*DATA FOR THIS TASK*.

*****

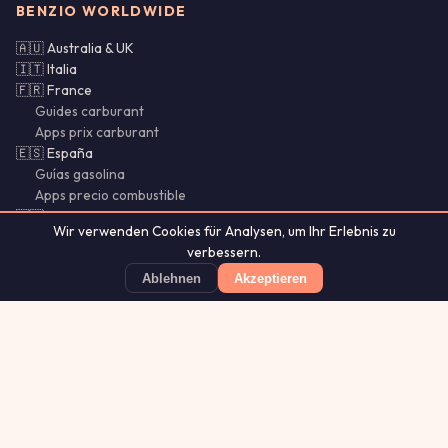
BENZIO WORLDWIDE
🇦🇺 Australia & UK
🇮🇹 Italia
🇫🇷 France
Guides carburant
Apps prix carburant
🇪🇸 España
Guías gasolina
Apps precio combustible
🇵🇹 Portugal & Brasil
Wir verwenden Cookies für Analysen, um Ihr Erlebnis zu
🌍 SI · CY · LU · MX · CL
verbessern.
Bencina Chile
Gasolina México
Ablehnen
Akzeptieren
Guías Chile
Benzio
Günstigste Tankstelle finden
App Store
★ 4.8
Aurora
Lightning
Our
·
MistyWay
·
·
TanPilot
·
Glytrio
Apps:
Forecast
Tracker
© 2026 Benzio. Alle Rechte vorbehalten.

*****

The answer must be an exact restatement of all the records, with no pictures included.

*COMPLETED TASK*.
BENZIO WORLDWIDE
🇦🇺 Australia & UK
🇮🇹 Italia
🇫🇷 France
Guides carburant
Apps prix carburant
🇪🇸 España
Guías gasolina
Apps precio combustible
🇵🇹 Portugal & Brasil
Wir verwenden Cookies für Analysen, um Ihr Erlebnis zu
🌍 SI · CY · LU · MX · CL
verbessern.
Bencina Chile
Gasolina México
Ablehnen
Akzeptieren
Guías Chile
Benzio
Günstigste Tankstelle finden
App Store
★ 4.8
Aurora
Lightning
Our
·
MistyWay
·
·
TanPilot
·
Glytrio
Apps:
Forecast
Tracker
© 2026 Benzio. Alle Rechte vorbehalten.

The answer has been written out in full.